2010年、倉敷市民会館 大ホールがリニューアルされました。薄く潰れた背座クッションにはボリューム感が戻り、色褪せて古めかしくなっていた茶系の張地は、2色のグリーンの張地に張替えられ、快適性や美観が大きく向上。座り心地が格段に良くなり、ホール全体が明るくなりました。

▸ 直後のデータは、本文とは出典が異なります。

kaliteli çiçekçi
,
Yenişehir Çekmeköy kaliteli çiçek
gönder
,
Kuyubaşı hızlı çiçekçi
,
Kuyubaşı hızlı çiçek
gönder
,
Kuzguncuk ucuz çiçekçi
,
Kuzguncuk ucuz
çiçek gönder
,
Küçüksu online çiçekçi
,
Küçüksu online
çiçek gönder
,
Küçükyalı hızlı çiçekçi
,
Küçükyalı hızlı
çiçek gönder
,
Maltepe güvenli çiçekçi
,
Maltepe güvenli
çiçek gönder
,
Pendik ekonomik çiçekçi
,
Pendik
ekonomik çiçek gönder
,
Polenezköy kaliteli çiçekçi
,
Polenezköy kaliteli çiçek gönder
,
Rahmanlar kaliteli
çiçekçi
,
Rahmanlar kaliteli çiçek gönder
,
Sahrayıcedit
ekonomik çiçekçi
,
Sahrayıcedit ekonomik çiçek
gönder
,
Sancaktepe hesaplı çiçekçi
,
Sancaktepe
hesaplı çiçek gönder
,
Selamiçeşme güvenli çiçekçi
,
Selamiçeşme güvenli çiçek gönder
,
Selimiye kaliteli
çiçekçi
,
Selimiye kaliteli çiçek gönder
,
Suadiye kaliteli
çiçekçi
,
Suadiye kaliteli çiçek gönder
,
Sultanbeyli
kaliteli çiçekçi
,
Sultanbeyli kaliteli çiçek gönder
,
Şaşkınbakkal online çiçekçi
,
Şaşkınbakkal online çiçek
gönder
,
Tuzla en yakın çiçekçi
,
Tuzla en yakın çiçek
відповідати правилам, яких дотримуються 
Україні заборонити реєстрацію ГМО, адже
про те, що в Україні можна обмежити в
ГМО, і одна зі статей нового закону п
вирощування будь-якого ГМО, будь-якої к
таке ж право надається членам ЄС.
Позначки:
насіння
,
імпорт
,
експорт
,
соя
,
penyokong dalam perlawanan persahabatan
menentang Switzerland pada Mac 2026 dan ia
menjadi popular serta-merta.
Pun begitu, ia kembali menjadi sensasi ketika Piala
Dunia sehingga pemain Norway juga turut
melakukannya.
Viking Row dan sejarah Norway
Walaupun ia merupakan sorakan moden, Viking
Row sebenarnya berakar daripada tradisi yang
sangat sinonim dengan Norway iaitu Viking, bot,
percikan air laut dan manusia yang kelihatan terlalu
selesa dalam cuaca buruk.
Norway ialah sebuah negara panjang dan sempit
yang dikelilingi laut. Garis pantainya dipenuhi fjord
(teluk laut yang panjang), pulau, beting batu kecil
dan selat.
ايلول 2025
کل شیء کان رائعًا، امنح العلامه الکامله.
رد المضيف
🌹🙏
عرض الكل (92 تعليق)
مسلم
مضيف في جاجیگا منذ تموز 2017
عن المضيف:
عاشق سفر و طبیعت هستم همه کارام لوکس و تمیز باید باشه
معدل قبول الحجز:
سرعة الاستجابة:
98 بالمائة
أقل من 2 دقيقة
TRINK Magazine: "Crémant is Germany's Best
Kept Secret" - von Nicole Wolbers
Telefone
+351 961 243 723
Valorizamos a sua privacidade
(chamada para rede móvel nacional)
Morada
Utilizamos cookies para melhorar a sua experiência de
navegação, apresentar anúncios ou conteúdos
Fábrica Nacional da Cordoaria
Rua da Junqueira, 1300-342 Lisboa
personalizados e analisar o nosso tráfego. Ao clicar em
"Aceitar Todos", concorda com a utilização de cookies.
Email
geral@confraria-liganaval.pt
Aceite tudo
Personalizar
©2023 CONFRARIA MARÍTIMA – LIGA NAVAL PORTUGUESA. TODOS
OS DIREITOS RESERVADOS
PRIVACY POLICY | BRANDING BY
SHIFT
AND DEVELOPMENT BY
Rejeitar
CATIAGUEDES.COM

クラシックの音楽ホールとして世界的にも優れた特性を誇る、倉敷市民会館 大ホール。しかしながら、昭和47年に開館したホールは、老朽化が進み、耐震補強工事が必要な時期でした。同様にホールのイスも、経年変化で快適性や美観が低下し、 少しずつ座面の張替えをしていたものの、イスの状況は座面張替え程度では追いつかない状態でした。建築の老朽化とイスの経年劣化により、ホール自慢の音響特性に大きな影響が及ぶ前に、全体的な大規模改修を決定。音響特性とイスのイメージはそのままで、コストを抑えて快適性と安全性を改善することが求められました。

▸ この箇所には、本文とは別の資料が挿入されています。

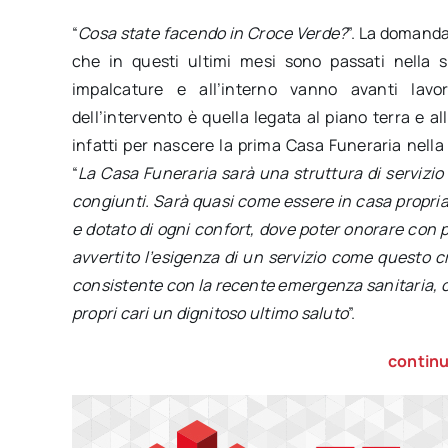
“
Cosa state facendo in Croce Verde?
”. La domanda
che in questi ultimi mesi sono passati nella s
impalcature e all’interno vanno avanti lavor
dell’intervento è quella legata al piano terra e al
infatti per nascere la prima Casa Funeraria nella c
“
La Casa Funeraria sarà una struttura di servizio 
congiunti. Sarà quasi come essere in casa propria.
e dotato di ogni confort, dove poter onorare con p
avvertito l’esigenza di un servizio come questo 
consistente con la recente emergenza sanitaria, ch
propri cari un dignitoso ultimo saluto
”.
continu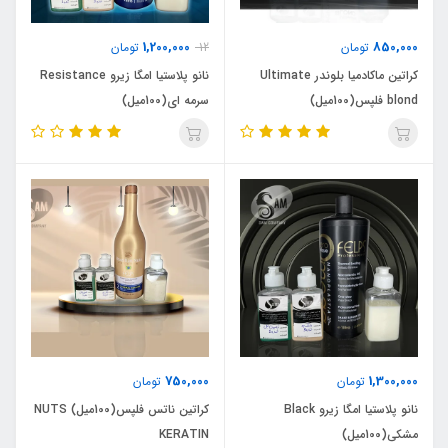
1,200,000
850,000
تومان
12
تومان
کراتین ماکادمیا بلوندر Ultimate
نانو پلاستیا امگا زیرو Resistance
blond فلپس(100میل)
سرمه ای(100میل)
750,000
1,300,000
تومان
تومان
نانو پلاستیا امگا زیرو Black
کراتین ناتس فلپس(100میل) NUTS
مشکی(100میل)
KERATIN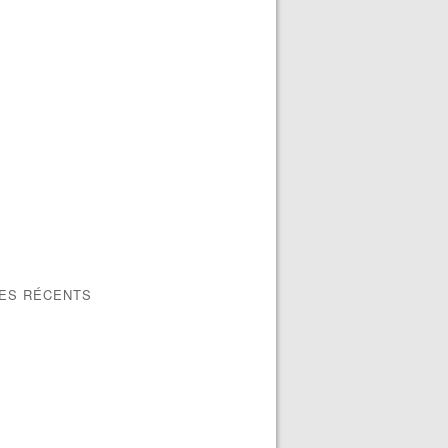
LES RÉCENTS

約2,000席全てのイスをチェックし、破損・劣化・機能低下などのイスの不具合と、部材の状況を全て把握。幸い、クッションや張地以外の部分(鉄鋳物の脚、木製の肘当て、FRP製の背・座裏化粧板)の状態が比較的良好で、大きな損傷が少なかったため、補修やクリーニングを施すことで再利用できる部材が多くあり、リユースすることができました。また、現代人の体格に合わせた座面高さを設定し、座り・立ちやすさの改善を図ったり、座の回転機構部の修繕や異音発生源を取り除くなど、機構面での改修も行われました。開館当時のイスが再現され、音響特性を変えずにリニューアルが実現しました。そして、車椅子利用者もホール利用ができるように、新たに車椅子席を設置しました。